A Shiny App for Model Evaluation and Weighted Threshold Optimization

Description

This function starts a Shiny application that enables users to interactively adjust the threshold for binary classification and view related metrics, the confusion matrix, ROC curve, and PR curve. The app also includes a feature for calculating the optimal threshold using a weighted version of Youden's J-statistic.

Usage

weightedThreshold(object, ...)

Arguments

object

A result from priorityelasticnet function with binomial model family.

...

Additional arguments

Details

To calculate the optimal threshold, a weighted version of Youden's J-statistic (Youden, 1950) is used. The optimal cutoff is the threshold that maximizes the distance from the identity (diagonal) line. The function optimizes the metric (w * sensitivity + (1 - w) * specificity), where 'w' is the weight parameter adjusted using the second slider.

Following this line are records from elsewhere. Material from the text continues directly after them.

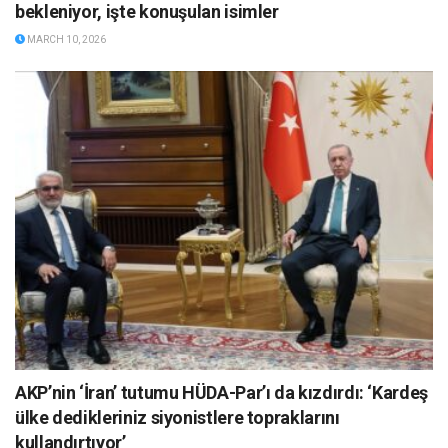
bekleniyor, işte konuşulan isimler
MARCH 10, 2026
AKP’nin ‘İran’ tutumu HÜDA-Par’ı da kızdırdı: ‘Kardeş
ülke dedikleriniz siyonistlere topraklarını
kullandırtıyor’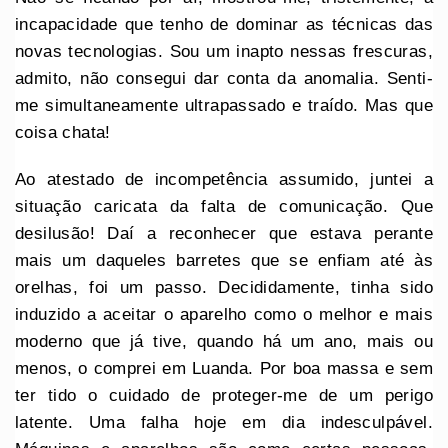
incapacidade que tenho de dominar as técnicas das
novas tecnologias. Sou um inapto nessas frescuras,
admito, não consegui dar conta da anomalia. Senti-
me simultaneamente ultrapassado e traído. Mas que
coisa chata!
Ao atestado de incompetência assumido, juntei a
situação caricata da falta de comunicação. Que
desilusão! Daí a reconhecer que estava perante
mais um daqueles barretes que se enfiam até às
orelhas, foi um passo. Decididamente, tinha sido
induzido a aceitar o aparelho como o melhor e mais
moderno que já tive, quando há um ano, mais ou
menos, o comprei em Luanda. Por boa massa e sem
ter tido o cuidado de proteger-me de um perigo
latente. Uma falha hoje em dia indesculpável.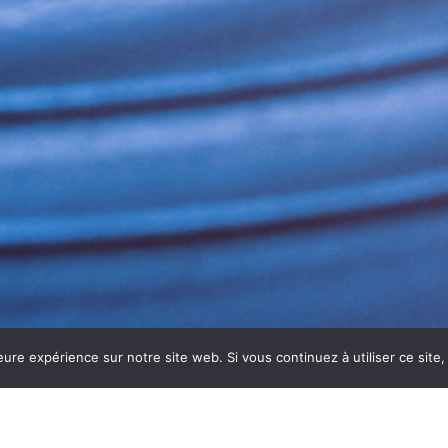
eure expérience sur notre site web. Si vous continuez à utiliser ce sit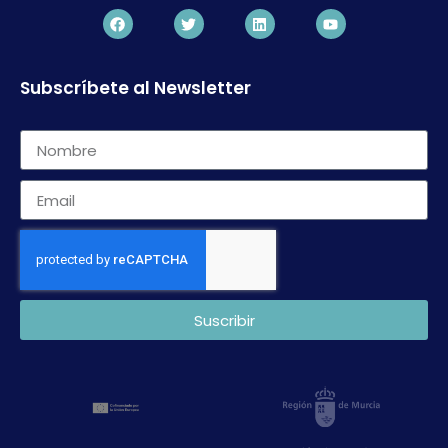
Subscríbete al Newsletter
Suscribir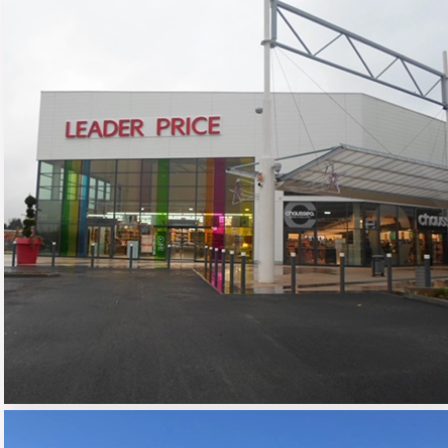
MAGASIN LEADER PRICE
02 - COMMERCE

After selecting the desired value on the optimal threshold slider, the user must press the "Set" button to update the threshold slider with the calculated optimal value. Metrics will then be automatically recalculated based on the user's selection. This function adapted from 'Monahov, A. (2021). Model Evaluation with Weighted Threshold Optimization (and the “mewto” R package). Available at SSRN 3805911.'

Value

No return value. This function is used for side effects only, specifically to launch a Shiny application for model evaluation with weighted threshold optimization. The Shiny app provides an interactive interface to visualize model performance metrics and optimize thresholds for classification models based on user-defined criteria.